BRIEF. Write out every entry exactly as given, but omit the pictures.

[Extracted page text data]
^^^^

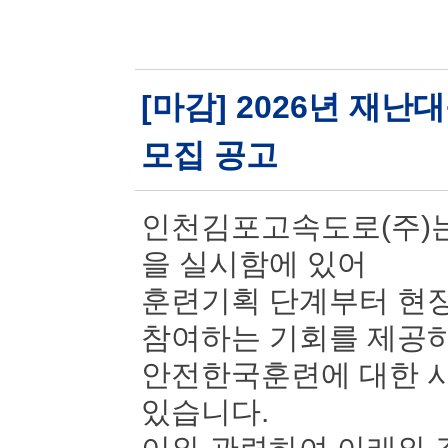
[마감] 2026년 재
모집 공고
인천김포고속도로(주)는
을 실시함에 있어
훈련기획 단계부터 현장
참여하는 기회를 제공
안전한국훈련에 대한 시
있습니다.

^^^^

COMPLETED EXERCISE.
[마감] 2026년 재
모집 공고
인천김포고속도로(주)는
을 실시함에 있어
훈련기획 단계부터 현장
참여하는 기회를 제공
안전한국훈련에 대한 시
있습니다.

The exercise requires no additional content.